La plus fameuse photo de Jean Jaurès, le visage de trois quart, nimbé d’une lumière aérienne, le regard vers des cieux lointains et désirés est celle d’un photographe uruguayen, Lamas lors de son séjour à Montevideo. Jaurès en Amérique latine ? Et comment, … ! Ce voyage appelle donc au portrait. Un portrait inédit qui croise sa parole avec le regard d’historiens contemporains sur son œuvre.
Juillet 1911, Jean Jaurès traverse l’Espagne et le Portugal en train. C’est un homme habitué aux voyages continentaux domestiques. Il ne ménage jamais sa peine pour aller soutenir une grève ouvrière, une coopérative en train de se constituer, un mouvement social qui lui tient à cœur, une section socialiste qui le convie à un discours et un banquet républicain. Sa vie est rythmée par ces voyages en train, où, il lit, écrit, réfléchit, et aussi, le temps d’une pause, il visite, là un musée de peinture, ici des amis militants qui l’attendaient depuis des années. Mais ce voyage-ci a une autre dimension. A part un court voyage à Alger en 1895, où il va forger sa conviction anticolonialiste, il n’est jamais sorti du continent européen où il sillonne les congrès de l’Internationale Socialiste forgeant année après année la stature d’un grand tribun, d’un philosophe et d’un humaniste, d’un pacifiste apprécié. La France, dans la droite ligne de sa politique coloniale vient d’intervenir lourdement au Maroc et provoque l’intervention de l’Allemagne de Guillaume II, le fameux coup d’Agadir au moment même de son voyage témoigne aussi de l’ignorance et du mépris dans lesquels étaient tenues les cultures autochtones.

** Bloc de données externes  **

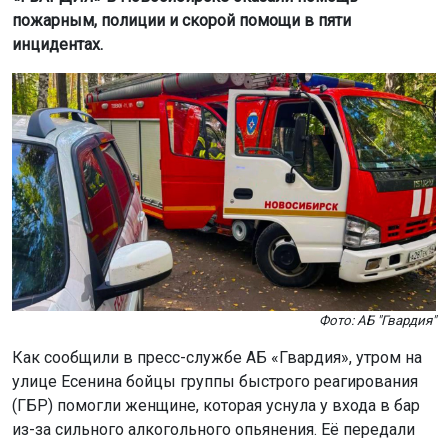
Фото: АБ "Гвардия"
Как сообщили в пресс-службе АБ «Гвардия», утром на
улице Есенина бойцы группы быстрого реагирования
(ГБР) помогли женщине, которая уснула у входа в бар
из-за сильного алкогольного опьянения. Её передали
медикам, после чего пострадавшую
госпитализировали.
Днём на улице Одоевского сотрудники ГБР задержали
мужчину и женщину, которые распивали алкоголь у
агентства недвижимости, скандалили и били по окнам.
Нарушителей передали полиции.
В магазине на улице Комсомольской сработала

En 1911, les empires chutent, ou essayent de ne pas vaciller comme le Kaiser Guillaume qui conclut des accords au Moyen Orient ottoman pour affronter la puissance coloniale anglaise et française. Après quatre jours à Lisbonne où la monarchie vient d’être renversée et où il est reçu de façon grandiose Jean Jaurès prend le paquebot pour se rendre au Brésil, en Uruguay et en Argentine. Ce sera son unique grand voyage à l’étranger. Dans les trois pays, il va prononcer des conférences publiques qui ont un grand succès.
Pourquoi ce voyage ? Pourquoi entreprend-il ce voyage dans une période si troublée où la Guerre, la sale guerre qui l’engloutira comme une sorte de première cible, rôde déjà ?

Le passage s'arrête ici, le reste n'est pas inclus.